Six-point demands; the charter of Bangladesh’s freedom
June 7th, 2019 at 4:14 pm
Six-point demands; the charter of Bangladesh’s freedom

Dhaka – The historic six-point demand made by Bangabandhu Sheikh Mujibur Rahman was the charter of Bangladesh’s liberation, said Awami League general secretary Obaidul Quader.

The AL veteran made the remarks when he placed floral wreath at the portrait of Bangabandhu to mark the historic day in Dhaka’s Dhanmondi on Friday.

On this day in 1966, the Awami League (AL) under the charismatic leadership of Bangabandhu Sheikh Mujibur Rahman called for a day-long strike throughout the then East Pakistan, pressing the demand for autonomy to end the exploitation, deprivation, subjugation and tyranny by the then central government of Pakistan.

The party has been observing the day for long time remembering the day’s significance as people of this part of the world got united and prepared gradually for the country’s liberation.

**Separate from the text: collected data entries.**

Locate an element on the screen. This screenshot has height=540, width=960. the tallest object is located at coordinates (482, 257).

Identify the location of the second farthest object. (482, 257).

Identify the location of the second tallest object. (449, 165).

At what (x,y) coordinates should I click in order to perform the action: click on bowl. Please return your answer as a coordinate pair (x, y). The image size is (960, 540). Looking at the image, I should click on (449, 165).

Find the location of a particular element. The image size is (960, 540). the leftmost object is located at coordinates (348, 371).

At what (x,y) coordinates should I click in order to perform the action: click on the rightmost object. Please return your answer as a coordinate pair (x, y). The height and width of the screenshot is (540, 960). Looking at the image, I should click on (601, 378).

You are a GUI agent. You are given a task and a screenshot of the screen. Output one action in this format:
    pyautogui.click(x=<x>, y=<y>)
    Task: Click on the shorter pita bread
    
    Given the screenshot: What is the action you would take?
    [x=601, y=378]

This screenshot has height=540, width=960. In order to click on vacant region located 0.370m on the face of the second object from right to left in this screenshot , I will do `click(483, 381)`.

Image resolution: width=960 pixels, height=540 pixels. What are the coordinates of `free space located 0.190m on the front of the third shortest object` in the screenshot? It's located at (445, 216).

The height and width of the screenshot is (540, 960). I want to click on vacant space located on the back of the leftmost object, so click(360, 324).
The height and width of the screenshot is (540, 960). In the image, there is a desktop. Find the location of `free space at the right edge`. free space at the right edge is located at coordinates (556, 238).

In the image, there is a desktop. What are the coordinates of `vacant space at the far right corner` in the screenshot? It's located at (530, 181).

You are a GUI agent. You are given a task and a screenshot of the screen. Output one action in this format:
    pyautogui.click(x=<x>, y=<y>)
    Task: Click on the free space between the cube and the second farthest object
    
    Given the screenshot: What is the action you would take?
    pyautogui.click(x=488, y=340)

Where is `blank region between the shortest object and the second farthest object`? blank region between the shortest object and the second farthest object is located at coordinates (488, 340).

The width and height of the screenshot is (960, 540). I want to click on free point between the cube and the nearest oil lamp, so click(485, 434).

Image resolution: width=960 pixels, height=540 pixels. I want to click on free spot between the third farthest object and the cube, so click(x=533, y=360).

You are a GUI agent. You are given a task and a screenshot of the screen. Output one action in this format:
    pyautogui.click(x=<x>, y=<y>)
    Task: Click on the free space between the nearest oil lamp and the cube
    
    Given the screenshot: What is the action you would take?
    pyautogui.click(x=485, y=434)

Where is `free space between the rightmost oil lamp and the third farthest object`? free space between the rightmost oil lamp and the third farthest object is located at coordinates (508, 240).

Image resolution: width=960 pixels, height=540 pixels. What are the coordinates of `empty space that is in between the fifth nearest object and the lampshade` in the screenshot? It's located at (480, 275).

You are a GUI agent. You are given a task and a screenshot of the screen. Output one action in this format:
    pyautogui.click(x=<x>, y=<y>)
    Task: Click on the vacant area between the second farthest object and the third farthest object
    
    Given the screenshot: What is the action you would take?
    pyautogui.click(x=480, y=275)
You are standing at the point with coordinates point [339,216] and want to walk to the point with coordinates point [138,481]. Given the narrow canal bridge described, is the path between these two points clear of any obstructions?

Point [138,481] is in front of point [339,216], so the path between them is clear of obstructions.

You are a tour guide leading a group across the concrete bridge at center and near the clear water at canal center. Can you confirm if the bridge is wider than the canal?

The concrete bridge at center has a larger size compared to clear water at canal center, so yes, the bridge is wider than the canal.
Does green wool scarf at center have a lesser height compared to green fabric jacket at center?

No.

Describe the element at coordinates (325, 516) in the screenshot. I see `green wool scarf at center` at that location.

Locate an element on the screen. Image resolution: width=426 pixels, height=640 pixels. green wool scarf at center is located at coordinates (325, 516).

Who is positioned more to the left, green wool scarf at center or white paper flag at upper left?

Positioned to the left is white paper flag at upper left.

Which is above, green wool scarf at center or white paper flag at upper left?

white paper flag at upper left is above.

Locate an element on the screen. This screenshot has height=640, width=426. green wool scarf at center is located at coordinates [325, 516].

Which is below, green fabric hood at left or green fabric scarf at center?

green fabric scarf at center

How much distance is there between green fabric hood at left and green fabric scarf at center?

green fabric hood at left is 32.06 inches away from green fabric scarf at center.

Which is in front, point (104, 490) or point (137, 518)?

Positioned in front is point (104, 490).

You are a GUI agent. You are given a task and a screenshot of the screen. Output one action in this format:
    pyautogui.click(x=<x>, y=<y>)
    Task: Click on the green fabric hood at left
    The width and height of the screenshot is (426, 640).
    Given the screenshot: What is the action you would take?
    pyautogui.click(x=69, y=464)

The general secretary said the people who disapprove June 7, the milestone of Independence, don’t believe in Bangladesh’s Liberation.

Quader, also the road transport and bridges minister, said the historic June 7 is an unforgettable and significant day in the history of Bangladesh.

He said the historic movement for six-point demand, declared by the greatest Bengali of all time Bangabandhu, took an important turn on June 7, 1966.

“We got independence under the dynamic leadership of Bangabandhu Sheikh Mujibur Rahman. And now the country is moving ahead under the visionary leadership of Bangabandhu’s daughter Sheikh Hasina.”

People took to the streets on this day in 1966 during the dawn-to-dusk strike throughout the province and the law enforcement agencies, including the East Pakistan Rifles (EPR), opened fire on the demonstrators in Tongi, Dhaka and Narayanganj leaving 11 people, including labour leader Monu Miah, Shafique and Shamsul Huq, killed.

Bangabandhu launched a massive movement against the misrule of the Pakistanis on the basis of the 6-point demand, considered as the Magna Carta of the Bengalis demanding autonomy for the then east Pakistan.

The six-point demands were – creating provision in the constitution for a Federation of Pakistan in its true sense based on the Lahore resolution, the federal government will deal with only two subjects: Defence and Foreign Affairs, introduction of two separate, but freely convertible currencies for East and West Pakistan, vesting the power of taxation and revenue collection with the federating units, maintaining two separate accounts for the foreign exchange earnings of the two wings and creation of a separate militia or paramilitary force for East Pakistan.

President M Abdul Hamid and Prime Minister Sheikh Hasina issued separate messages on the eve of the six-point day.